Born in Tokyo in 1997. After graduating from the Department of Scenography, Display, and Fashion Design at Musashino Art University, she began working as a freelance assistant for live-action film costumes and art. Recently, she has also been working on costume and prop design for animation.

Every item of clothing you are wearing now certainly has a memory. There are two main types of these memories.
The first is the memory leading up to the item becoming your possession. In other words, its process of manufacturing and distribution, or if it's second-hand, its history with its previous owner(s).
The second is the memory after the item has become your possession. The memory layers of the clothing are woven by the random repetition of the item being picked from the closet, worn, actively used with your body, aged and damaged like humans, then removed, washed, folded, or carelessly thrown on the floor.
In addition to its physical history, impressions sympathetically associated by the wearer, such as "My friend gave this dress to me," "I wore this outfit at a certain place," "I like its material," "I like its design," or "It's starting to grow too small," completes the current relationship between the item and the person.
Thinking of this, the clothes that you are wearing now are a conclusion led by history of you and these clothes combined with various external factors (temperature, day's activities, the person scheduled to meet, etc.).
So, movie costume design, which is my occupation, is an unnatural act of creating this conclusion as a third party.
Embedding an imagined history that a character who wears the clothing might have experienced. From the wrinkled shirt, you can imagine the character's clothing handling in their closet, their hectic lifestyle, or the existence of a cohabitant who irons. If there's an amulet attached to the backpack, you can feel someone's gaze watching over the character and an indulgent mind capable of accepting that feeling.

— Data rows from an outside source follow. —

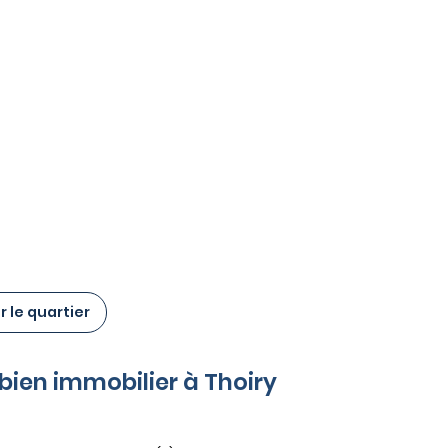
 le quartier
 bien immobilier à Thoiry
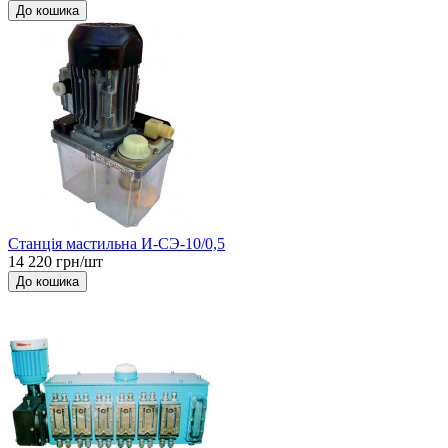
До кошика
Станція мастильна И-СЭ-10/0,5
14 220 грн/шт
До кошика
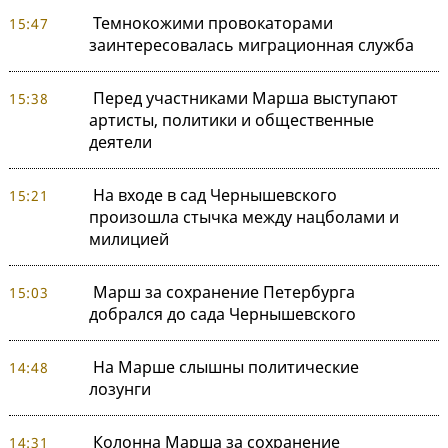
Темнокожими провокаторами
15:47
заинтересовалась миграционная служба
Перед участниками Марша выступают
15:38
артисты, политики и общественные
деятели
На входе в сад Чернышевского
15:21
произошла стычка между нацболами и
милицией
Марш за сохранение Петербурга
15:03
добрался до сада Чернышевского
На Марше слышны политические
14:48
лозунги
Колонна Марша за сохранение
14:31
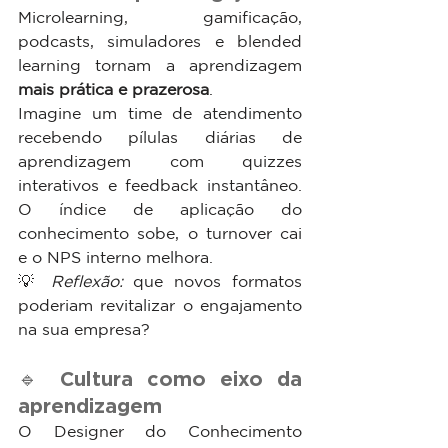
Microlearning, gamificação, 
podcasts, simuladores e blended 
learning tornam a aprendizagem 
mais prática e prazerosa
.
Imagine um time de atendimento 
recebendo pílulas diárias de 
aprendizagem com quizzes 
interativos e feedback instantâneo. 
O índice de aplicação do 
conhecimento sobe, o turnover cai 
e o NPS interno melhora.
💡 
Reflexão:
 que novos formatos 
poderiam revitalizar o engajamento 
na sua empresa?
🔹 Cultura como eixo da 
aprendizagem
O Designer do Conhecimento 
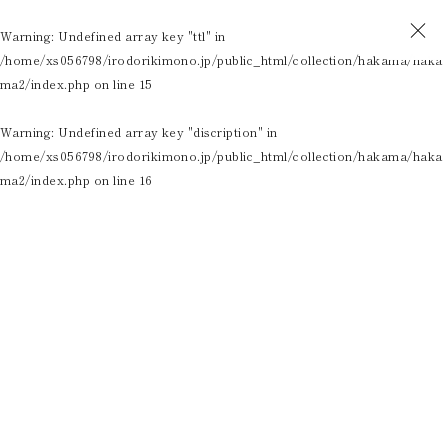
Warning
: Undefined array key "ttl" in
/home/xs056798/irodorikimono.jp/public_html/collection/hakama/haka
ma2/index.php
on line
15
Warning
: Undefined array key "discription" in
/home/xs056798/irodorikimono.jp/public_html/collection/hakama/haka
ma2/index.php
on line
16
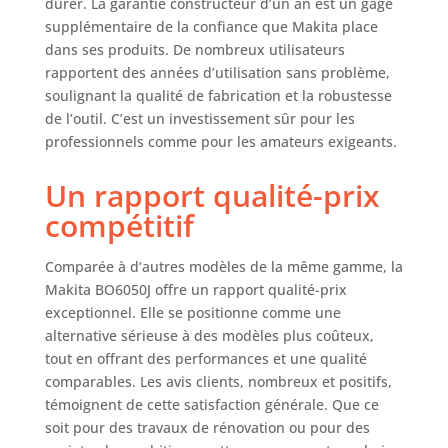
durer. La garantie constructeur d’un an est un gage
supplémentaire de la confiance que Makita place
dans ses produits. De nombreux utilisateurs
rapportent des années d’utilisation sans problème,
soulignant la qualité de fabrication et la robustesse
de l’outil. C’est un investissement sûr pour les
professionnels comme pour les amateurs exigeants.
Un rapport qualité-prix
compétitif
Comparée à d’autres modèles de la même gamme, la
Makita BO6050J offre un rapport qualité-prix
exceptionnel. Elle se positionne comme une
alternative sérieuse à des modèles plus coûteux,
tout en offrant des performances et une qualité
comparables. Les avis clients, nombreux et positifs,
témoignent de cette satisfaction générale. Que ce
soit pour des travaux de rénovation ou pour des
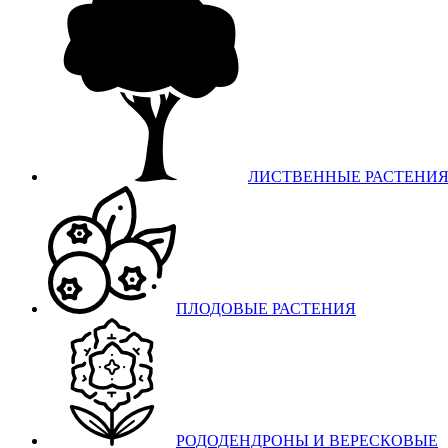
ЛИСТВЕННЫЕ РАСТЕНИ
ПЛОДОВЫЕ РАСТЕНИЯ
РОДОДЕНДРОНЫ И ВЕРЕСКОВЫЕ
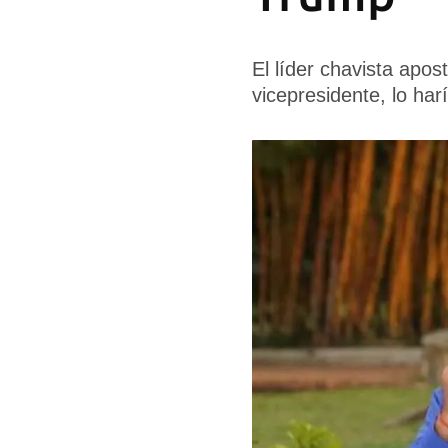
El líder chavista apo
vicepresidente, lo har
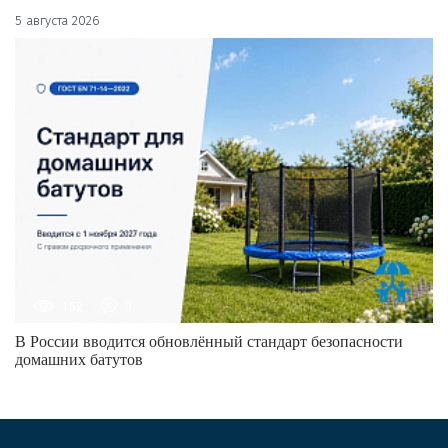
5 августа 2026
152
0
В России вводится обновлённый стандарт безопасности
домашних батутов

Movies are the collage of all actions where characters depicted in texts in a two-dimensional script embody three-dimensional bodies.
The actors use their bodies to breathe life into the characters, but it's the costumes that silently tell the story of that character's history and the current situation.
While being swayed in the train and thinking about these things, what comes into my eye is a flood of clothes' memories.
If there's someone who's constantly filing the world beneath the faces of people sitting across the train without using smartphones or reading books, it's probably me. The way each person uniquely combines colors and materials, the way they incorporate accessories, the balance of pant lengths, the feeling of wearing socks; I can tell a consistency unique to each individual. And I have fun with my imagination, playing with these memories of clothes.
For example, a large scratch on only one relatively new leather shoe. I try to envision when that scratch may have happened. Perhaps it rubbed on the curb as he swiftly dodged a car that suddenly poked out its face from the side. Maybe he stumbled down the stairs and the shoe got scraped only on one side. Or perhaps, he took off his shoes at a bar and found an unrecognizable scratch when he decided to put them back on a few hours later, containing his frustration all alone...
I won't know the actual story unless I ask the person (or even if I ask, they may not remember), but there is a start to the backstory of that scrape, an imprinted unique history. And that history is fundamentally connected to the memories and history of the person wearing it.
Such thoughts go through my mind as I rub the sole of a homeless person's sneakers or give a damaged trace to a delinquent's special attack uniform after a fight in my daily routine.